=== YOUR OBJECTIVE ===
Go to the line in the entries below that holds "Contact Us (1246, 70)" and repeat exactly from there through the line that holds "Size (303, 95)", inclusive.

=== STUDY MATERIAL ===
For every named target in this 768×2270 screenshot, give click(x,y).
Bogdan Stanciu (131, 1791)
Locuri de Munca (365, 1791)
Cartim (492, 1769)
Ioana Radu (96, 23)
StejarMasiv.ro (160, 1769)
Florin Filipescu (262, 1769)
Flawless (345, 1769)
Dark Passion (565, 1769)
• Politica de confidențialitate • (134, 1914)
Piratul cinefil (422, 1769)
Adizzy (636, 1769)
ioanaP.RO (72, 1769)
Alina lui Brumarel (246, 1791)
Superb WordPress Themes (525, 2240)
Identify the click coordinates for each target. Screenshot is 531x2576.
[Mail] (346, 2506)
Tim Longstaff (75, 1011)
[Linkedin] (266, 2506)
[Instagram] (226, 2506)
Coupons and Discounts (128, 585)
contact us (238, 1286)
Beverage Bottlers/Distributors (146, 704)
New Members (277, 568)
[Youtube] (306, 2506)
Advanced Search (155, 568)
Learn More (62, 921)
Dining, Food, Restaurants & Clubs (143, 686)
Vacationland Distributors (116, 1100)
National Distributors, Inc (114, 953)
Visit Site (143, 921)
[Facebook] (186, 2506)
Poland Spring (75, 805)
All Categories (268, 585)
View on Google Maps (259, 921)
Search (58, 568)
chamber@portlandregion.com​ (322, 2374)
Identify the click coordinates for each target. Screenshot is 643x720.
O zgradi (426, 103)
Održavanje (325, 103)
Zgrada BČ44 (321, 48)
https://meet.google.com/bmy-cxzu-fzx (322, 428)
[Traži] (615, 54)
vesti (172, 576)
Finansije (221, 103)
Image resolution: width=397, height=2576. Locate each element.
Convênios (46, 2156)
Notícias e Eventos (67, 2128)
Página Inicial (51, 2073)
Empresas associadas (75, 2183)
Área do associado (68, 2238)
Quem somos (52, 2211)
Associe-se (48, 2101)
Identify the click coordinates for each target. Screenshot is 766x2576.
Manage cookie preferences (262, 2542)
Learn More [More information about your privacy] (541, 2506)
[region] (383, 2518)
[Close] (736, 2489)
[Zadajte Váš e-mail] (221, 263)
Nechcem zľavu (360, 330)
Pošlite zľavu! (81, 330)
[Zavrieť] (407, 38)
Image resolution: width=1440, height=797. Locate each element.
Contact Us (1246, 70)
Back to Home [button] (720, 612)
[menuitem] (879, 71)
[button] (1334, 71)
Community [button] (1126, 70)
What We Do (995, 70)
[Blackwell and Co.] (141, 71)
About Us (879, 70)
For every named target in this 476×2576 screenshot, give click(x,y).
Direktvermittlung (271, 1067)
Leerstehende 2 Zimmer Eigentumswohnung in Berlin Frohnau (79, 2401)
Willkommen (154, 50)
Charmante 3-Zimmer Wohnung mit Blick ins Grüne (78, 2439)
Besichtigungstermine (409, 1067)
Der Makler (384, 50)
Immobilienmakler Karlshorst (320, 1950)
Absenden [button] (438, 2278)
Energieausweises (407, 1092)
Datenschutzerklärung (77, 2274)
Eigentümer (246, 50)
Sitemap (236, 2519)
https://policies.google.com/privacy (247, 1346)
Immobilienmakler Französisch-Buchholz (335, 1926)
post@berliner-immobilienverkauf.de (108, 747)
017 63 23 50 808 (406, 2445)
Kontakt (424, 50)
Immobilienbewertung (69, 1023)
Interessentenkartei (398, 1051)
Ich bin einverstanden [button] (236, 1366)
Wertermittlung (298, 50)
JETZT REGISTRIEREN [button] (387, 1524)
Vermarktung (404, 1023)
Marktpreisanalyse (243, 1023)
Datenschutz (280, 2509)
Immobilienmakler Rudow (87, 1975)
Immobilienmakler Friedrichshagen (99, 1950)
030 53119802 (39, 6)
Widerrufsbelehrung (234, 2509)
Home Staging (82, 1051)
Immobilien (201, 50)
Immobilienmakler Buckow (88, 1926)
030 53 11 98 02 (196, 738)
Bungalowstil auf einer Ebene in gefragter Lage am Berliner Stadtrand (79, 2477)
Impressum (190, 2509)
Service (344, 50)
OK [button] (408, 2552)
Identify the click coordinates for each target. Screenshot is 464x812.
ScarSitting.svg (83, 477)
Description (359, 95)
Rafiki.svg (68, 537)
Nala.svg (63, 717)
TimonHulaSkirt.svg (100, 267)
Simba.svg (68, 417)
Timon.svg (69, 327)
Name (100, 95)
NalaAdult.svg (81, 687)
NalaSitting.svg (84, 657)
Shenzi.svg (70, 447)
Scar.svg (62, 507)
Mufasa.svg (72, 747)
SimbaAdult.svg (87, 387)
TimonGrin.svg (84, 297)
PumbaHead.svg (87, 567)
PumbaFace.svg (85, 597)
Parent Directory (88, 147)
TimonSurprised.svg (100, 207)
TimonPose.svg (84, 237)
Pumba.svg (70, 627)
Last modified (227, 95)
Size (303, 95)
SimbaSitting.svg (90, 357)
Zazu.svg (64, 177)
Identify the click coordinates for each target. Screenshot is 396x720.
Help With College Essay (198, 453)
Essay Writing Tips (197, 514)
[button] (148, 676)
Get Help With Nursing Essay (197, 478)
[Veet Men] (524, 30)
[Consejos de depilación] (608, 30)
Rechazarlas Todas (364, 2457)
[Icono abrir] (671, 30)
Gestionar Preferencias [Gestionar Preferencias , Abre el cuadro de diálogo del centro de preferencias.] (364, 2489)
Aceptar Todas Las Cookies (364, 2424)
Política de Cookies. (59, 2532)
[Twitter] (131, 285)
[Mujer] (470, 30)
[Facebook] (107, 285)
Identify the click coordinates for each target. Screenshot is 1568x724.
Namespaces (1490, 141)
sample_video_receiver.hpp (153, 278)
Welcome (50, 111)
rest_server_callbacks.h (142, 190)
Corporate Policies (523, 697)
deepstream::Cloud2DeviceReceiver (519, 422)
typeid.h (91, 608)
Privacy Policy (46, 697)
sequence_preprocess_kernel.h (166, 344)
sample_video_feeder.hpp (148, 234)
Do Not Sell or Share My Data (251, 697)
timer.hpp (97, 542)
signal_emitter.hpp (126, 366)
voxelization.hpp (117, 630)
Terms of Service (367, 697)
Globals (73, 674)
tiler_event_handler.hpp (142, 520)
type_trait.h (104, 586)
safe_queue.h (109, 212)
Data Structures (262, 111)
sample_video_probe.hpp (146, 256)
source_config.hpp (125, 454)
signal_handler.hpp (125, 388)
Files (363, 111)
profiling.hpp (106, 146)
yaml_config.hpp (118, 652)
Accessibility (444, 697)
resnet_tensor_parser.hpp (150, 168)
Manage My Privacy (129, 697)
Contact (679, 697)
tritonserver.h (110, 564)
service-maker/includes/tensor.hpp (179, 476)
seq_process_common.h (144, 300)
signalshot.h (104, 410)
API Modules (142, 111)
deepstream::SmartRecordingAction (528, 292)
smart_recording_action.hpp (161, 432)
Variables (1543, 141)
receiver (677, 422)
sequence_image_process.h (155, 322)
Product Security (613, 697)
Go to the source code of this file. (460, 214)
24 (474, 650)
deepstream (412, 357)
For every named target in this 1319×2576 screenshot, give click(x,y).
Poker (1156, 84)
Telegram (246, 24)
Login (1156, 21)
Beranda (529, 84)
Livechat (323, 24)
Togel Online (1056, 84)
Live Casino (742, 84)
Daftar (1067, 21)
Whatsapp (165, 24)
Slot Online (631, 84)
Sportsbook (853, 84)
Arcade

=== ANSWER SPACE ===
Contact Us (1246, 70)
Back to Home [button] (720, 612)
[menuitem] (879, 71)
[button] (1334, 71)
Community [button] (1126, 70)
What We Do (995, 70)
[Blackwell and Co.] (141, 71)
About Us (879, 70)
For every named target in this 476×2576 screenshot, give click(x,y).
Direktvermittlung (271, 1067)
Leerstehende 2 Zimmer Eigentumswohnung in Berlin Frohnau (79, 2401)
Willkommen (154, 50)
Charmante 3-Zimmer Wohnung mit Blick ins Grüne (78, 2439)
Besichtigungstermine (409, 1067)
Der Makler (384, 50)
Immobilienmakler Karlshorst (320, 1950)
Absenden [button] (438, 2278)
Energieausweises (407, 1092)
Datenschutzerklärung (77, 2274)
Eigentümer (246, 50)
Sitemap (236, 2519)
https://policies.google.com/privacy (247, 1346)
Immobilienmakler Französisch-Buchholz (335, 1926)
post@berliner-immobilienverkauf.de (108, 747)
017 63 23 50 808 (406, 2445)
Kontakt (424, 50)
Immobilienbewertung (69, 1023)
Interessentenkartei (398, 1051)
Ich bin einverstanden [button] (236, 1366)
Wertermittlung (298, 50)
JETZT REGISTRIEREN [button] (387, 1524)
Vermarktung (404, 1023)
Marktpreisanalyse (243, 1023)
Datenschutz (280, 2509)
Immobilienmakler Rudow (87, 1975)
Immobilienmakler Friedrichshagen (99, 1950)
030 53119802 (39, 6)
Widerrufsbelehrung (234, 2509)
Home Staging (82, 1051)
Immobilien (201, 50)
Immobilienmakler Buckow (88, 1926)
030 53 11 98 02 (196, 738)
Bungalowstil auf einer Ebene in gefragter Lage am Berliner Stadtrand (79, 2477)
Impressum (190, 2509)
Service (344, 50)
OK [button] (408, 2552)
Identify the click coordinates for each target. Screenshot is 464x812.
ScarSitting.svg (83, 477)
Description (359, 95)
Rafiki.svg (68, 537)
Nala.svg (63, 717)
TimonHulaSkirt.svg (100, 267)
Simba.svg (68, 417)
Timon.svg (69, 327)
Name (100, 95)
NalaAdult.svg (81, 687)
NalaSitting.svg (84, 657)
Shenzi.svg (70, 447)
Scar.svg (62, 507)
Mufasa.svg (72, 747)
SimbaAdult.svg (87, 387)
TimonGrin.svg (84, 297)
PumbaHead.svg (87, 567)
PumbaFace.svg (85, 597)
Parent Directory (88, 147)
TimonSurprised.svg (100, 207)
TimonPose.svg (84, 237)
Pumba.svg (70, 627)
Last modified (227, 95)
Size (303, 95)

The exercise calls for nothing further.